Printausgabe der Tiroler Tageszeitung vom So, 07.05.2017


Natur

Beim Salamander ist Feuer am Dach

Dem Feuersalamander geht es in Tirol nicht überall gut. Landschaftsveränderungen machen ihm das Leben schwer. Jetzt droht auch noch ein tödlicher Pilz.

© iStockphoto



Im Wald, wenn es kühl ist und regnet, schlagen sich Florian Glaser und Gerda Ludwig die Nächte um die Ohren. Unweigerlich drängt sich das mysteriöse und spannungsgeladene Stimmungsbild eines Krimis auf. Ganz so abwegig ist das gar nicht.

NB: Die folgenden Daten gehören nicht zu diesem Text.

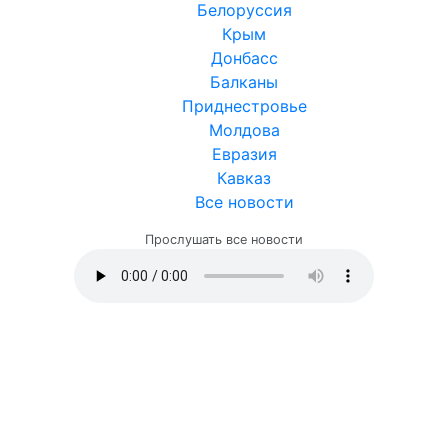
Белоруссия
Крым
Донбасс
Балканы
Приднестровье
Молдова
Евразия
Кавказ
Все новости
Прослушать все новости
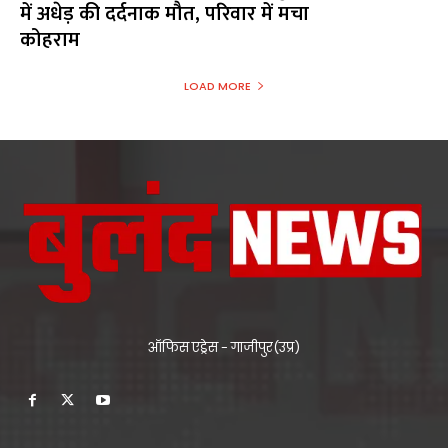
में अधेड़ की दर्दनाक मौत, परिवार में मचा
कोहराम
LOAD MORE
ऑफिस एड्रेस - गाजीपुर(उप्र)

Nur, dass die beiden Biologen nicht nach einem Straftäter jagen. Sie wollen ein possierliches Tierchen aufspüren, das selten geworden ist in Tirol – den Feuersalamander. Der „Salamanderfresserpilz“ (Batrachochytrium salamandrivorans) droht auf die heimischen Salamander überzugreifen, nachdem er in den Niederlanden und Belgien bereits ganze Populationen dahingerafft hat. Inzwischen ist der Pilz in Deutschland angekommen.

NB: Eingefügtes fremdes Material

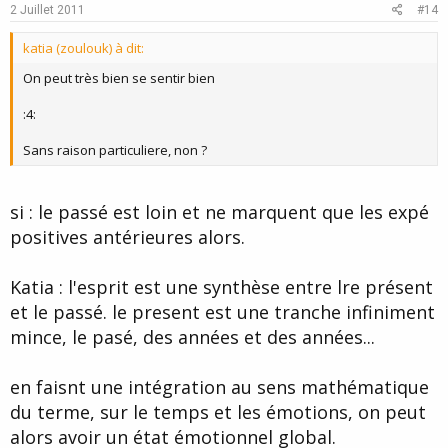
2 Juillet 2011
#14
katia (zoulouk) à dit:
On peut très bien se sentir bien
:4:
Sans raison particuliere, non ?
si : le passé est loin et ne marquent que les expé
positives antérieures alors.
Katia : l'esprit est une synthèse entre lre présent
et le passé. le present est une tranche infiniment
mince, le pasé, des années et des années...
en faisnt une intégration au sens mathématique
du terme, sur le temps et les émotions, on peut
alors avoir un état émotionnel global.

Wenn das Wetter so mies ist, dass man keinen Hund vor die Tür schicken will, dann stehen die Chancen noch am besten, die nachtaktiven Amphibien aufzuspüren, wenn sie über den Waldboden krabbeln. „Es kann schon vorkommen, dass wir zu zweit in einer ganzen Nacht nur einen Feuersalamander finden“, erzählt Glaser, der im vergangenen Jahr mit dem Projekt Feuersalamandersuche in Tirol begonnen hat. „Wir haben nicht viel über den Salamander in Tirol gewusst und wollten seine Verbreitungs- und Gefährdungssituation klären. Dazu haben wir auch ein kleines Citizen Science-Projekt ausgerufen.“ Menschen, die viel im Wald zu tun haben, sollten melden, wenn ihnen ein Feuersalamander begegnet.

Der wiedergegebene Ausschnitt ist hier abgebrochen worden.